# Smooth Quant

- [Smooth Quant](#smooth-quant)
  - [Introduction](#introduction)
  - [Usage](#usage)
    - [Using a Fixed `alpha`](#using-a-fixed-alpha)
    - [Determining the `alpha` through auto-tuning](#determining-the-alpha-through-auto-tuning)
  - [Examples](#examples)


## Introduction

Quantization is a common compression operation to reduce memory and accelerate inference by converting the floating point matrix to an integer matrix. For large language models (LLMs) with gigantic parameters, the systematic outliers make quantification of activations difficult.  [SmoothQuant](https://arxiv.org/abs/2211.10438), a training free post-training quantization (PTQ) solution, offline migrates this difficulty from activations to weights with a mathematically equivalent transformation.

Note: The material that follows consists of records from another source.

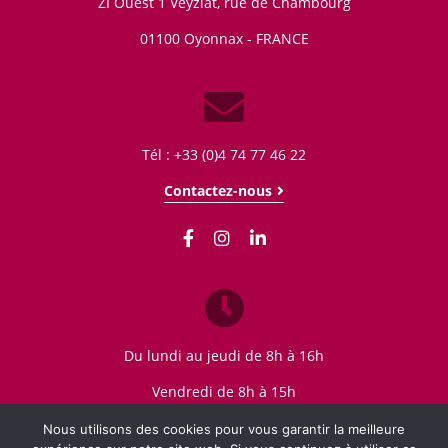
ZI Ouest 1 Veyziat, rue de Chambourg
01100
Oyonnax - FRANCE
Tél : +33 (0)4 74 77 46 22
Contactez-nous
Du lundi au jeudi de 8h à 16h
Vendredi de 8h à 15h
Nous utilisons des cookies pour vous garantir la meilleure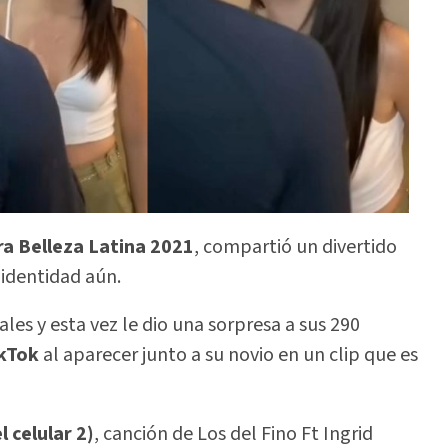
a Belleza Latina 2021
, compartió un divertido
 identidad aún.
les y esta vez le dio una sorpresa a sus 290
kTok
al aparecer junto a su novio en un clip que es
 celular 2)
, canción de Los del Fino Ft Ingrid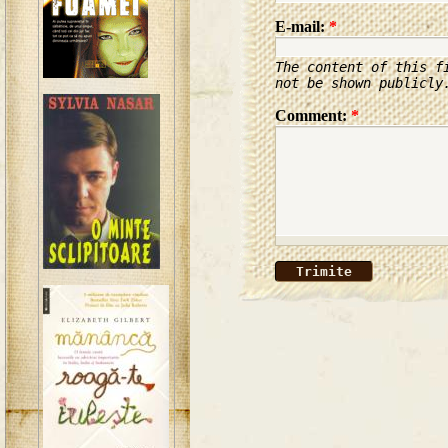
E-mail:
*
The content of this f
not be shown publicly
Comment:
*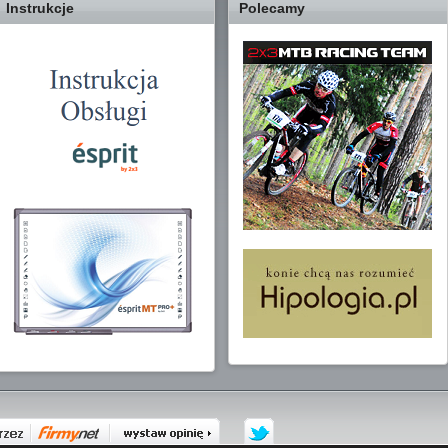
Instrukcje
Polecamy
2x3 na Twitterze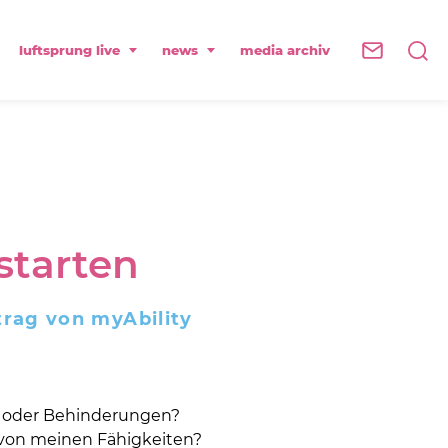
luftsprung live
news
media archiv
starten
trag von myAbility
en oder Behinderungen?
 von meinen Fähigkeiten?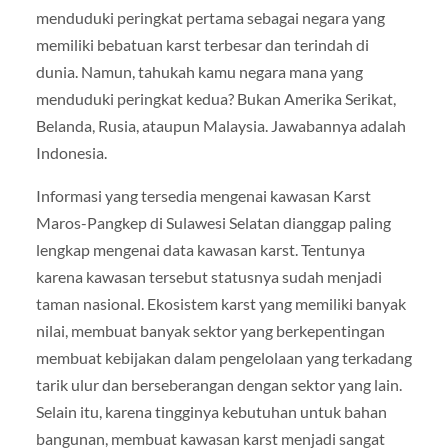
menduduki peringkat pertama sebagai negara yang
memiliki bebatuan karst terbesar dan terindah di
dunia. Namun, tahukah kamu negara mana yang
menduduki peringkat kedua? Bukan Amerika Serikat,
Belanda, Rusia, ataupun Malaysia. Jawabannya adalah
Indonesia.
Informasi yang tersedia mengenai kawasan Karst
Maros-Pangkep di Sulawesi Selatan dianggap paling
lengkap mengenai data kawasan karst. Tentunya
karena kawasan tersebut statusnya sudah menjadi
taman nasional. Ekosistem karst yang memiliki banyak
nilai, membuat banyak sektor yang berkepentingan
membuat kebijakan dalam pengelolaan yang terkadang
tarik ulur dan berseberangan dengan sektor yang lain.
Selain itu, karena tingginya kebutuhan untuk bahan
bangunan, membuat kawasan karst menjadi sangat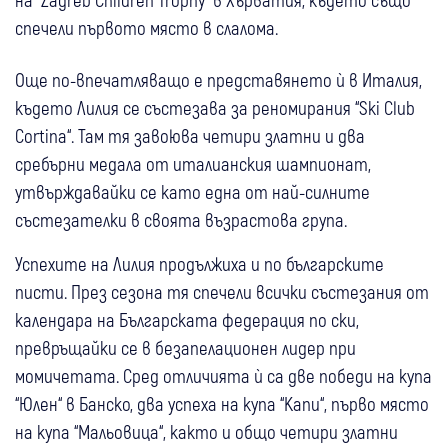
спечели първото място в слалома.
Още по-впечатляващо е представянето ѝ в Италия,
където Лилия се състезава за реномирания “Ski Club
Cortina“. Там тя завоюва четири златни и два
сребърни медала от италианския шампионат,
утвърждавайки се като една от най-силните
състезателки в своята възрастова група.
Успехите на Лилия продължиха и по българските
писти. През сезона тя спечели всички състезания от
календара на Българската федерация по ски,
превръщайки се в безапелационен лидер при
момичетата. Сред отличията ѝ са две победи на купа
“Юлен“ в Банско, два успеха на купа “Капи“, първо място
на купа “Мальовица“, както и общо четири златни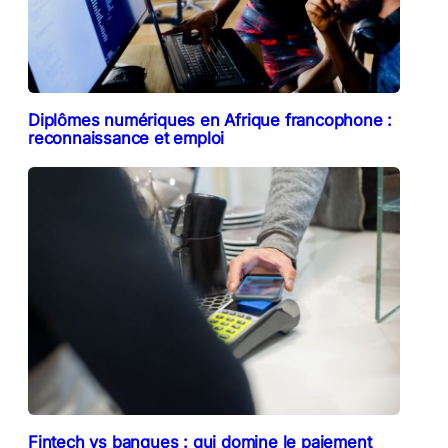
Diplômes numériques en Afrique francophone :
reconnaissance et emploi
Fintech vs banques : qui domine le paiement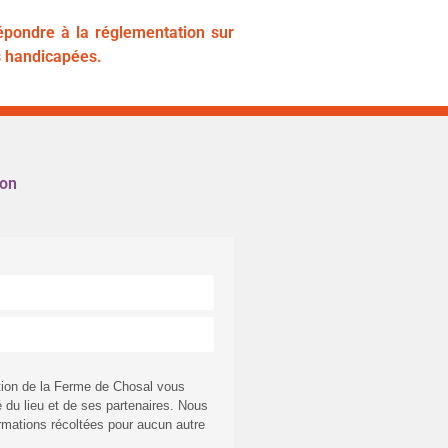
épondre à la réglementation sur
s handicapées.
ion
ation de la Ferme de Chosal vous
té du lieu et de ses partenaires. Nous
formations récoltées pour aucun autre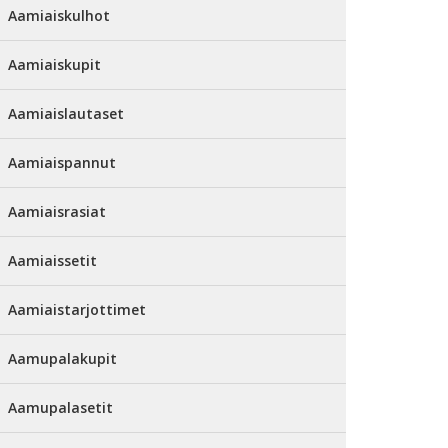
Aamiaiskulhot
Aamiaiskupit
Aamiaislautaset
Aamiaispannut
Aamiaisrasiat
Aamiaissetit
Aamiaistarjottimet
Aamupalakupit
Aamupalasetit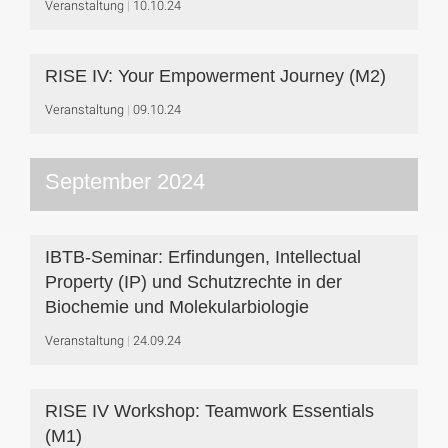
Veranstaltung
10.10.24
RISE IV: Your Empowerment Journey (M2)
Veranstaltung
09.10.24
September 2024
IBTB-Seminar: Erfindungen, Intellectual
Property (IP) und Schutzrechte in der
Biochemie und Molekularbiologie
Veranstaltung
24.09.24
RISE IV Workshop: Teamwork Essentials
(M1)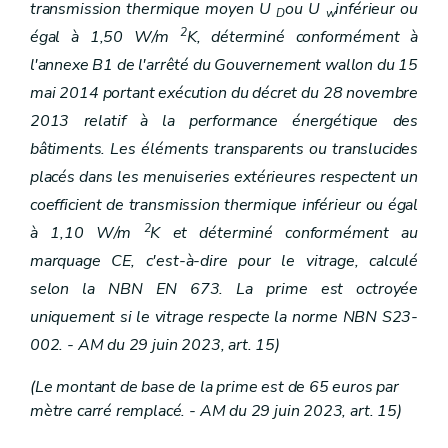
transmission thermique moyen U
ou U
inférieur ou
D
w
2
égal à 1,50 W/m
K, déterminé conformément à
l'annexe B1 de l'arrêté du Gouvernement wallon du 15
mai 2014 portant exécution du décret du 28 novembre
2013 relatif à la performance énergétique des
bâtiments. Les éléments transparents ou translucides
placés dans les menuiseries extérieures respectent un
coefficient de transmission thermique inférieur ou égal
2
à 1,10 W/m
K et déterminé conformément au
marquage CE, c'est-à-dire pour le vitrage, calculé
selon la NBN EN 673. La prime est octroyée
uniquement si le vitrage respecte la norme NBN S23-
002. - AM du 29 juin 2023, art. 15)
(Le montant de base de la prime est de 65 euros par
mètre carré remplacé. - AM du 29 juin 2023, art. 15)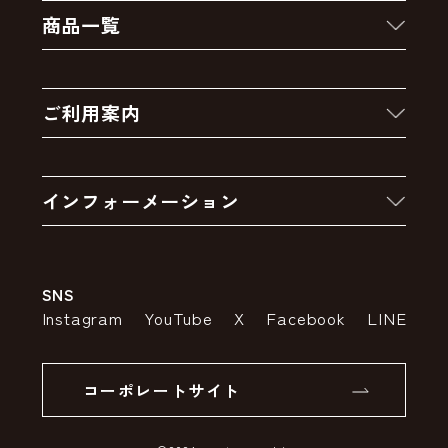
商品一覧
新着商品
ご利用案内
クーポン
お買い物の流れ
卸販売・大量注文
インフォーメーション
お支払いについて
アウトレットセール
会社案内
送料・配送について
SNS
特定商取引法の表示
ポイントについて
Instagram
YouTube
X
Facebook
LINE
個人情報の取り扱いについて
返品について
コーポレートサイト
SSLサーバー証明書とは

Please refer to the document of [Smooth Quant](../quantization.html/#smooth-quant) for detailed fundamental knowledge.


## Usage
There are two ways to apply smooth quantization: 1) using a fixed `alpha` for the entire model or 2) determining the `alpha` through auto-tuning.

### Using a Fixed `alpha`
To set a fixed alpha for the entire model, users can follow this example:

```python
from neural_compressor.tensorflow import SmoothQuantConfig, StaticQuantConfig

quant_config = [SmoothQuantConfig(alpha=0.5), StaticQuantConfig()]
q_model = quantize_model(output_graph_def, [sq_config, static_config], calib_dataloader)
```
The `SmoothQuantConfig` should be combined with `StaticQuantConfig` in a list because we still need to insert QDQ and apply pattern fusion after the smoothing process.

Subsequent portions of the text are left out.